Correction: Thanks to a number of readers, I've needed to correct this section of the review, which originally stated that Apple does not include an SD download with each HD TV show purchase. That is not the case. Thanks to everyone who wrote in. --Paul

Here's how it works. If you own an Apple TV, you can rent but not buy HD movies, but they can't be used anywhere but on that one device. You can also buy HD TV shows and sync them back to iTunes. From within iTunes, you can now buy HD TV shows, and sync them out to an Apple TV. Apple also includes a second standard definition download of each HD TV show download, which you can sync to your iPod or iPhone. But you can't rent or watch HD movies from iTunes, let alone sync them to iPods.

Regardless, there's not much HD content available. You can get the second season of "30 Rock," for example, but not the first. You can get season 4 of "Battlestar Galactica," but no others. There's no HBO content available in HD.

That HD content that is available is of decent quality and comes at 1280 x 720 resolution. Sadly, the file sizes are predictably ginormous. A 30 minute TV show episode in HD quality runs about one gigabyte. That's not much less than a typical 2 hour movie in SD. In other words, HD content takes up four times the space of SD content. Suddenly, that 300 GB hard drive doesn't look so voluminous anymore.

Anyhoo, as it now stands, Apple's support for HD is somewhat limited.

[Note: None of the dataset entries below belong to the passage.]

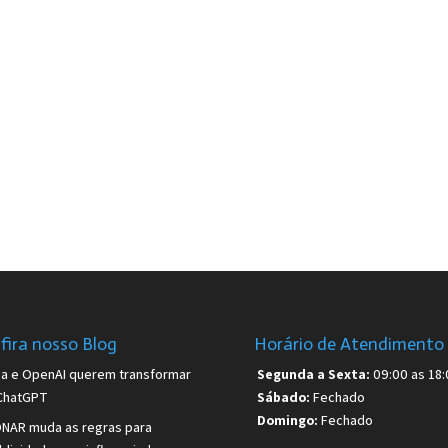
fira nosso Blog
Horário de Atendimento
sa e OpenAI querem transformar
Segunda a Sexta:
09:00 as 18:
ChatGPT
Sábado:
Fechado
Domingo:
Fechado
NAR muda as regras para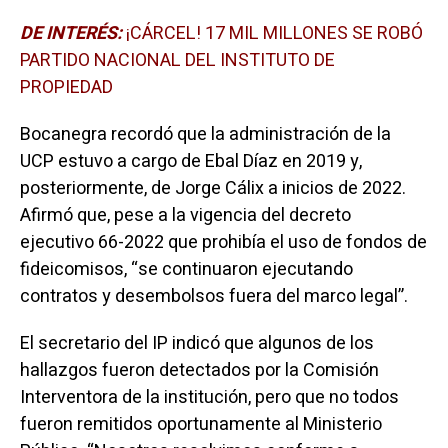
DE INTERÉS:
¡CÁRCEL! 17 MIL MILLONES SE ROBÓ
PARTIDO NACIONAL DEL INSTITUTO DE
PROPIEDAD
Bocanegra recordó que la administración de la
UCP estuvo a cargo de Ebal Díaz en 2019 y,
posteriormente, de Jorge Cálix a inicios de 2022.
Afirmó que, pese a la vigencia del decreto
ejecutivo 66-2022 que prohibía el uso de fondos de
fideicomisos, “se continuaron ejecutando
contratos y desembolsos fuera del marco legal”.
El secretario del IP indicó que algunos de los
hallazgos fueron detectados por la Comisión
Interventora de la institución, pero que no todos
fueron remitidos oportunamente al Ministerio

With iTunes 8 specifically, you can only buy some shows in HD, and then for $2.99 per episode, a $1 premium over SD versions of the same show. That content can't be used anywhere else and, let's be honest here, who the heck watches a TV episode more than once anyway? You shouldn't be buying content like this, let alone paying a premium for it, especially when its use is so limited. Oh, and when Apple finally does ship HD-capable iPods in 2009 ... or 2010 ... you won't want to watch that old episode of Heroes again anyway.

Accessibility improvements

I haven't had a chance to test this, but iTunes 8 now supports screen readers on both Windows and the Mac, making the application more accessible. You can even use a screen reader to purchase content on the iTunes Store, according to Apple.

Other problems

If you upgrade from a previous version of iTunes--and hundreds of millions of people will do just that--you'll discover a new problem that's unique to version 8: It actually loses much of your album art during the transition. (It also fails to correctly identify some music, placing it into a generic Unknown Album). If you have an iTunes Store account, you can use the software's ability to automatically find and replace album art to overcome this issue somewhat. But an amazing number of common albums come up empty. For example, iTunes informed me it couldn't locate album art for Journey's "Raised on Radio" or INXS' "Switch" CDs. Really?

Final thoughts

Overall, iTunes 8 is the same sort of evolutionary update we've come to expect from Apple, and the company's version numbering scheme remains as spurious as ever. Like the iPods it supports, iTunes is a mature and suddenly complex product, overburdened by the multitude of features Apple has added over time. But that maturity has its advantages as well, of course, and iTunes, combined with the iTunes Store, offers access to a far wider range of content than does any other digital media player.  If you're an iTunes user, you pretty much don't have a choice about upgrading, but that's fine as iTunes 8 is a decent upgrade with at least a few worthwhile new features. If you're not an iTunes user, the value equation hasn't really changed at all. That said, I am an iTunes user and I'll be playing around with the Genius feature especially for some time to come. No, it's not the major upgrade its version number suggests. But it's still the most full-featured digital media player on the planet. Recommended.